Au bout d’un certain temps, les huiles guérirent le pratiquant. Il retrouva alors le couple et, pour faire une démonstration des pouvoirs qu’il avait acquis, se mit à léviter. De son corps jaillit à la fois du feu et de l’eau. Ensuite, il se démultiplia, puis fit la démonstration d’un grand nombre d’autres pouvoirs. Tout ceci éveilla chez le couple le plus grand respect pour cet homme.
« Nous allons devoir partager les mérites que nous avons acquis, confia le marchand à sa femme.
– Si je me souviens bien du mépris que tu as eu d’abord pour le prateyka, te moquant de sa laideur et faisant montre d’une grande avarice, tu risques fort, dans ta prochaine existence, d’être très laid à ton tour. Et je n’ai aucune envie d’épouser un homme dont le corps est repoussant.
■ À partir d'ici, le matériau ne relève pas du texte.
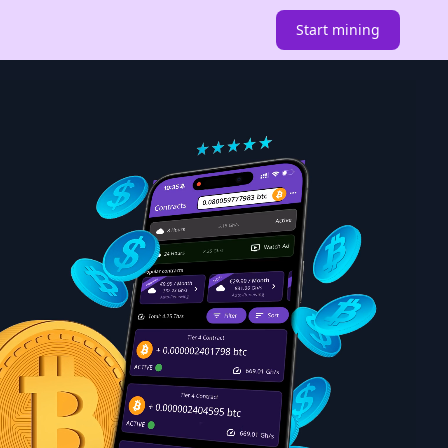
Start mining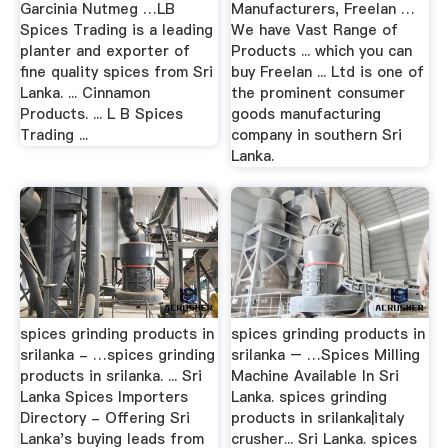
Garcinia Nutmeg …LB
Manufacturers, Freelan …
Spices Trading is a leading
We have Vast Range of
planter and exporter of
Products ... which you can
fine quality spices from Sri
buy Freelan ... Ltd is one of
Lanka. ... Cinnamon
the prominent consumer
Products. ... L B Spices
goods manufacturing
Trading ...
company in southern Sri
Lanka.
spices grinding products in
spices grinding products in
srilanka - …spices grinding
srilanka – …Spices Milling
products in srilanka. ... Sri
Machine Available In Sri
Lanka Spices Importers
Lanka. spices grinding
Directory - Offering Sri
products in srilanka|italy
Lanka's buying leads from
crusher... Sri Lanka. spices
– C’est moi qui travaille beaucoup pour produire cette huile. Quant à toi, tu bénéficies gratuitement de cette huile pour cultiver ta compassion. Par conséquent, tu es obligée de partager ces mérites avec moi.
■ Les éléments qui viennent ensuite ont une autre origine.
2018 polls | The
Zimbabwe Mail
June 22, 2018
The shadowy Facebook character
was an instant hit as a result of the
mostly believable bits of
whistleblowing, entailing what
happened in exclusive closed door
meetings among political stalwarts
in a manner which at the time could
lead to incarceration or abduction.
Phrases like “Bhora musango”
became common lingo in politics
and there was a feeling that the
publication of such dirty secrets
– Si je deviens ta femme dans une vie future et que tu sois laid, je te quitterai durant la nuit même.
– Quant à moi, je te poursuivrai jusqu’à t’avoir convaincue de rester avec moi. »
Suite à cet échange, le couple prit ensemble refuge auprès du prateyka, et le naturopathe profita de cet instant pour se confesser une nouvelle fois avec la plus grande sincérité.
« Je vous remercie de m’avoir donné de l’huile, intervint le pratiquant. Aussi, dites-moi ce que vous souhaiteriez, et si cela m’est possible, je vous l’obtiendrai.
– Nous aimerions que, dans nos vies futures, quel que soit l’endroit, nous ne rencontrions aucun problème. »
Le Bouddha poursuivit en ces termes :
« Bimbisara, sais-tu qui était le naturopathe ? C’était ZhuWu, dont l’épouse avait été celle autrefois du naturopathe. Comme il avait injurié un prateyka, mais qu’il s’était ensuite confessé et avait pratiqué la générosité, il naquit durant plusieurs vies avec une apparence ingrate. Mais, puisqu’il avait pratiqué par la suite la générosité avec beaucoup de monde et qu’il s’était confessé, il était devenu de plus en plus beau et avait multiplié de bonnes affinités avec beaucoup d’autres êtres sensibles. En outre, comme il avait soigné le corps du prateyka, il avait développé une grande force.
N’oublie donc pas que les graines que tu as semées ne disparaissent jamais et donneront tôt ou tard leurs fruits. Sois, par conséquent, très attentif aux pensées, aux mots et aux actes que tu produis. »
Après que le Bouddha eut achevé ce sermon, certains parmi tous les rois (dont faisait partie Bimbisara), les moines et les nonnes, les pratiquants laïcs, les dieux célestes, les dragons, les asuras…, atteignirent le premier, le deuxième, le troisième ou le quatrième niveaux de sravaka. Certains émirent le grand vœu de poursuivre leur pratique, ou d’atteindre un état de méditation si élevé qu’il leur serait impossible alors de régresser. La foule en liesse s’engagea à maintenir la pratique.
[1] Nom qu’on pourrait traduire par « bête sauvage ressemblant à un tronc hideux ».
[2] Nom qui pourrait signifier « homme élégant et noble ».
[3] Un li est une unité de mesure qui équivaut aujourd’hui à environ cinq-cents mètres.